WV Budget Crunch Complicates Child Care Funding

West Virginia officials face a tough challenge as they seek new ways to fund child care assistance for low-income families: an estimated $400 million gap between projected revenues and spending for the next budget year.
The state is scheduled on Jan. 1 to restrict eligibility for the aid, meant to help parents afford care outside the home. But Governor Earl Ray Tomblin asked these parents as well as care providers and child advocates last week to help the state avoid that step. He also dropped plans to freeze enrollment to the program starting Wednesday, though parents will still see an increase in their share of child care costs.
“The governor wants to bring to the table those who deal with this program on a daily basis,” said his chief of staff, Rob Alsop. “It’s always better to have people around the table than to move in isolation.”
Tomblin’s announcement prompted the program’s supporters to cancel a rally that they believed would draw hundreds to the state Capitol. The planned protest was part of an outcry to the slated program cuts among parents, day care operators and such advocacy groups as West Virginia KIDS COUNT and the West Virginia Association for Young Children.
“It’s very encouraging. It doesn’t happen very often,” Margie Hale, executive director of KIDS COUNT, said of the administration’s turnaround. “There are people from all across the state who are responsible for this, not just KIDS COUNT.”
But within the next week or so, Tomblin is also expected to tell executive branch agencies what they must do to close the funding gap projected for the next state budget.
Avoiding that deficit threat could require across-the-board cuts, or cuts targeting specific programs. The anticipated guidance from Tomblin will shape the spending proposals that state government agencies must submit by September 01 for the 2013-2014 budget year.
“We always knew the (fiscal year 2014) budget was going to be difficult,” said Alsop, a former Department of Revenue secretary. “We’re looking at what we’re going to ask our agencies to do.”

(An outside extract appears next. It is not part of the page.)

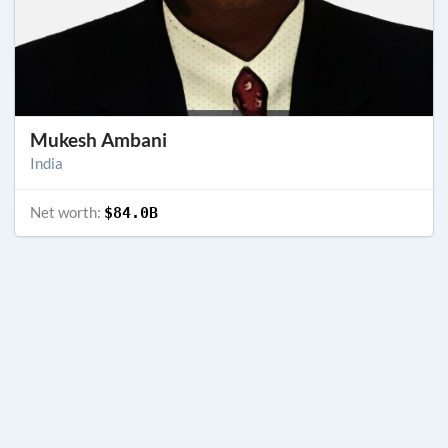
Mukesh Ambani
India
Net worth:
$84.0B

Another welfare-type program, Medicaid, accounts for the bulk of that funding gap, according to the state’s multi-year budget projections. It’s outstripping post-recession growth in the state’s general tax revenues.

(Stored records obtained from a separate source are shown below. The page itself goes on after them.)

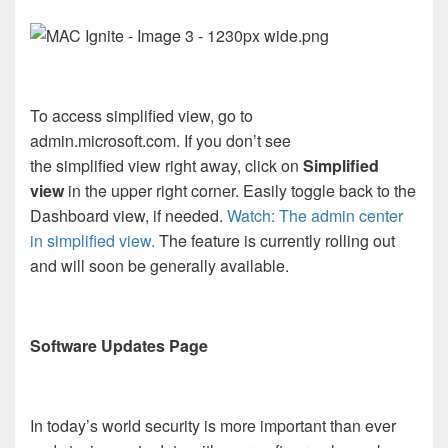
To access simplified view, go to
admin.microsoft.com. If you don’t see
the simplified view right away, click on
Simplified
view
in the upper right corner. Easily toggle back to the
Dashboard view, if needed.
Watch: The admin center
in simplified view.
The feature is currently rolling out
and will soon be generally available.
Software Updates Page
In today’s world security is more important than ever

Although West Virginia just ended its previous budget year June 30 with a general revenue surplus of around $90 million, most of that money is already pledged to Medicaid needs and the state’s emergency reserves.

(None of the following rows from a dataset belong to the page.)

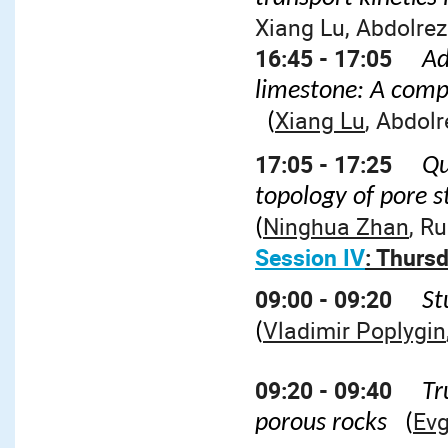
Xiang Lu, Abdolre
16:45 - 17:05
Ad
limestone: A compr
Xiang Lu
, Abdol
(
17:05 - 17:25
Qu
topology of pore 
Ninghua Zhan
, R
(
Session IV
: Thursd
09:00 - 09:20
St
Vladimir Poplygin
(
09:20 - 09:40
Tr
Evg
porous rocks
(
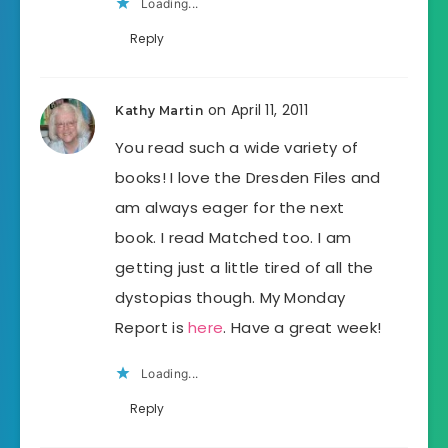
Loading...
Reply
on April 11, 2011
Kathy Martin
You read such a wide variety of
books! I love the Dresden Files and
am always eager for the next
book. I read Matched too. I am
getting just a little tired of all the
dystopias though. My Monday
Report is
here
. Have a great week!
Loading...
Reply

But the state also reaped an unanticipated surplus of around $81 million from lottery proceeds during that just-concluded budget year.
“I don’t think we’ve closed the door to finding other money for this,” Alsop said of the child care aid program. “But in fairness for everyone, we said that this may have to happen come January 01.”
Hale believes West Virginia can find the estimated $15 million to $16 million annually to keep the program intact — if its leaders view it as important enough.
“That’s absolutely what we need to decide as a state: where are our priorities,” said Hale, a former state health official. “It’s a terrible dilemma for a state, but we need to do it.”
The Jan. 1 cut would exclude families with household incomes at 150 percent of the poverty line, around $34,575 for a family of four, or higher.
Unspent amounts from West Virginia’s yearly allotment of federal Temporary Assistance for Needy Families funding has allowed the state to offer child care subsidies to families at up to 185 percent, or $42,643 for a family of four. But that excess funding has been exhausted, state officials said.
Hale said the higher ceiling has made a crucial difference for the working poor.
“People get raises and they don’t want to take them because they’ll lose their child care,” Hale said. Recognizing that, the state raised the threshold to 185 percent, she said.
The program helped provide day care for more than 24,000 children during the 2010-2011 budget year, at a cost of $54 million, according to the Department of Health and Human Resources, which runs it. Department officials estimate that tightening access to the program will cut off aid for 1,425 children.
That would leave their parents with hard choices, Hale said.
“They can quit their jobs, they can find inferior care, they can even leave their child at home,” Hale said. “Most people won’t leave their children at home, but they’re desperate. They’re low-income.”
Critics of Tomblin’s handling of the program include Bill Maloney, his Republican opponent in this year’s election for governor. But Hale does not agree.
“This was not the governor’s plan,” Hale said. “This was foisted upon him by DHHR, so he had to deal with that and I don’t think anybody realized how much blowback there would be.”